Were RNNs All We Needed?
Maybe, at least parallelizable ones. But we forgot about many of them 😢
Authors: Leo Feng, Frederick Tung, Mohamed Osama Ahmed, Yoshua Bengio, Hossein Hajimirsadegh
Paper: https://arxiv.org/abs/2410.01201
The resurgence of recurrent networks continues. This time, it's back to the classics (RNN/LSTM/GRU), not the more recent Structured State Space Models (SSM), which are not equivalent to RNNs and belong to a simpler complexity class. (For more details, see this video).
RNNs have fundamental advantages in terms of memory requirements. They are linear O(n) (with respect to sequence length) during training and constant O(1) during inference. This is not the case for vanilla transformers with quadratic O(n2) and linear O(n) complexities, respectively.
However, RNNs had one major drawback: training couldn't be parallelized. They were trained sequentially using backpropagation through time (BPTT), which made it extremely slow for long sequences. Here, transformers' parallelization capabilities, despite their shortcomings in complexity, provided a crucial advantage, enabling scalable training and leading to transformers' dominance over RNNs in almost every application.
Over the past few years, new works have addressed this limitation of RNNs, giving rise to models like LRU, Griffin, RWKV, Mamba 1 and 2, and others. I recently gave a talk about non-transformer architectures at Yerevan DataFest 2024; here are the slides.
This modern diversity of architectures can all be efficiently parallelized using the same algorithm—parallel prefix scan, also known as parallel prefix sum (reference).
The authors of this paper adapt parallel scan to classic LSTM/GRU models, eliminating the dependency of input, forget, and update gates on the hidden state (H). They also remove the tanh non-linearity (similar to LRU). They do not consider vanilla RNNs, citing issues with vanishing and exploding gradients (but recall LRU from DeepMind, which was actually a variation of a vanilla RNN!).
LSTM, by the way, also has 100,500 different variations, such as peephole connections that introduce additional dependencies of gates on the content of the memory cell. Remember that LSTM has two state variables: the internal cell state (C, not visible externally) and the hidden state (H, which is visible externally).
In my view, there are two fundamental sources of information about LSTMs beyond the original papers. One is the PhD dissertation of Felix Gers (link), who introduced the forget gate into the architecture (initially, only the other two gates were present) and also added peephole connections.

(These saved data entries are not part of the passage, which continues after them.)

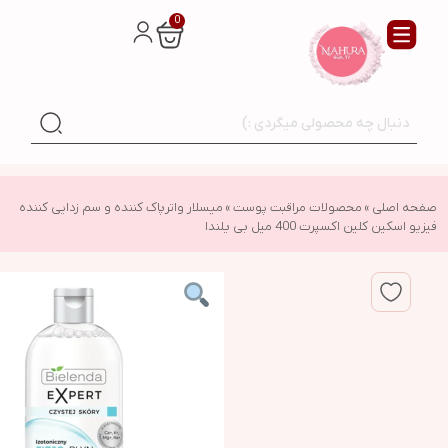
0
صفحه اصلی
»
محصولات مراقبت پوست
»
میسلار واترپاک کننده و سم زدایی کننده
فیزیو اسکین کلین اکسپرت 400 میل بی یلندا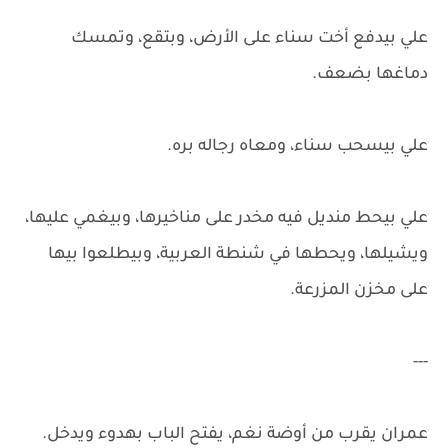
علي بيدفع أخت سناء على الأرض، وبتقع، وتمسك
دماغها بضعف.
علي بيسحب سناء، ومعاه رجاله بره.
علي بيحط منديل فيه مخدر على مناخيرها، وبيغمي عليها،
ويشيلها، ويحطها في شنطة العربية، وبيطلعوا بيها
على مخزن المزرعة.
---
عمران يقرب من أوضة نغم، يفتح الباب بهدوء ويدخل.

The other is the PhD dissertation of Alex Graves (link), who came up with CTC loss and multidimensional RNNs. The power of good PhDs—what can I say?
The authors achieve minimalist versions of LSTM and GRU (minLSTM and minGRU, respectively), which require fewer parameters, can be parallelized during training, and achieve good performance. It’s worth remembering that there have been many other attempts in history to enable fast parallel training for recurrent networks, such as QRNN (which differs due to the presence of convolutions) or SRU.
The authors looked at the original LSTM and GRU architectures and removed elements that hindered their training using parallel scan.
In GRU, they removed the dependency of the update gate (z) and hidden state (h) on the previous value of h. The reset gate was eliminated entirely. Then, they removed the tanh non-linearity when computing the final value of h. Now, minGRU requires O(2*d_h*d_x) parameters instead of the O(3*d_h(d_x + d_h)) in the original GRU.
In LSTM, they removed the dependency on the previous state h in the forget and input gates, as well as in the content of the memory cell c. The tanh operation was also removed from the computation of c, resulting in the elimination of the output gate and the memory cell c itself, leaving only h. minLSTM requires O(3*d_h*d_x) parameters instead of O(4*d_h(d_x + d_h)) in LSTM.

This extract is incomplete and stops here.